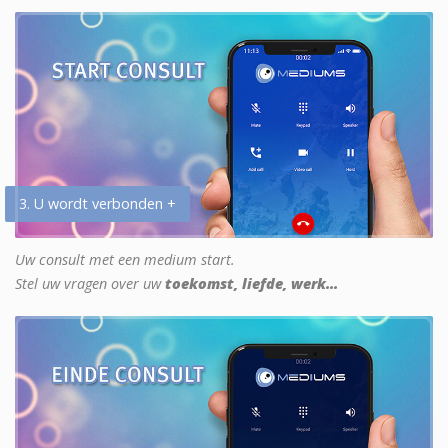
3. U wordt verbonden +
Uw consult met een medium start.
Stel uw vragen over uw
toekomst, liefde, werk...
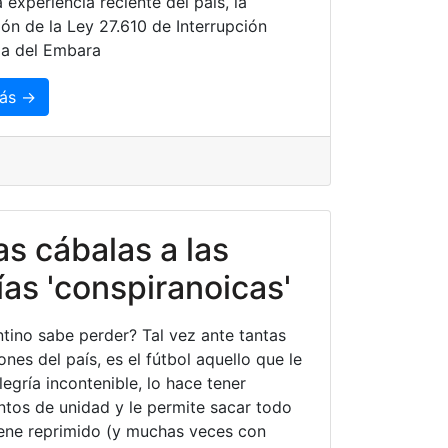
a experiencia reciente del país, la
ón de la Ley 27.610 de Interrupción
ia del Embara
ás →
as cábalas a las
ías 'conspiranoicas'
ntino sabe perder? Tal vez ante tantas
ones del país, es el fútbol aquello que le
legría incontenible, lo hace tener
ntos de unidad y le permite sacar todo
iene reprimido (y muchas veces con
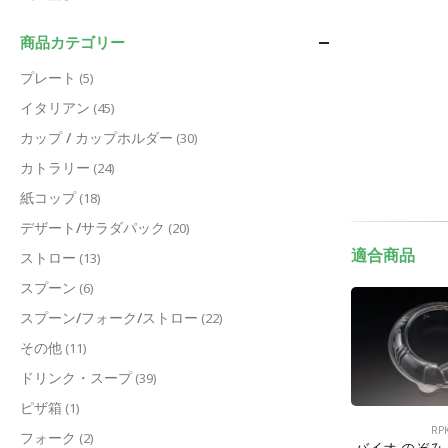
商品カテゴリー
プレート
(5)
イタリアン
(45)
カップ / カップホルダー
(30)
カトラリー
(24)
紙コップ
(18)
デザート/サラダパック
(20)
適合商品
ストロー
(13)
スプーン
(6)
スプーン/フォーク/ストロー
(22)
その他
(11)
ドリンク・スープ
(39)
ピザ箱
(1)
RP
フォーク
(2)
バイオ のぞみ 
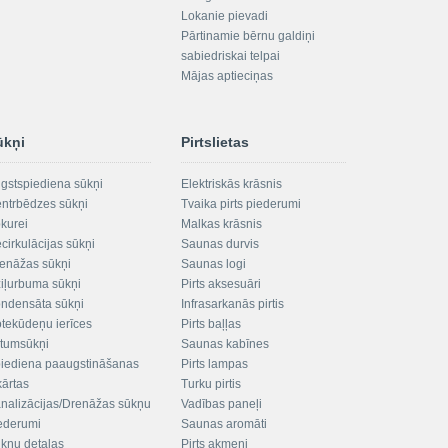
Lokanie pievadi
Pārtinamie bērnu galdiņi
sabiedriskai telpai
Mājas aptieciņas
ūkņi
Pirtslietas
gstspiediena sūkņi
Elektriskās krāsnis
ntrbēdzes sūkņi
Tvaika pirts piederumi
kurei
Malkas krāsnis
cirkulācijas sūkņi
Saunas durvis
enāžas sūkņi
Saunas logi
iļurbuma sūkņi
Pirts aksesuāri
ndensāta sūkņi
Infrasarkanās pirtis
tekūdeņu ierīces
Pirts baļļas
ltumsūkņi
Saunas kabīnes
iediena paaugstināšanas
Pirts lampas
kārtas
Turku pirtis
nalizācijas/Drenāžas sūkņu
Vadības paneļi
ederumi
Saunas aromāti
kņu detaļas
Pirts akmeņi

****

▶ _Problem requirements_:
The line containing "ntino sabe perder? Tal vez ante tantas" marks the end: retype every line from the first one in the listing up to and including it, without pictures.

▶ _Finished exercise_:
3. U wordt verbonden +
Uw consult met een medium start.
Stel uw vragen over uw
toekomst, liefde, werk...
a experiencia reciente del país, la
ón de la Ley 27.610 de Interrupción
ia del Embara
ás →
as cábalas a las
ías 'conspiranoicas'
ntino sabe perder? Tal vez ante tantas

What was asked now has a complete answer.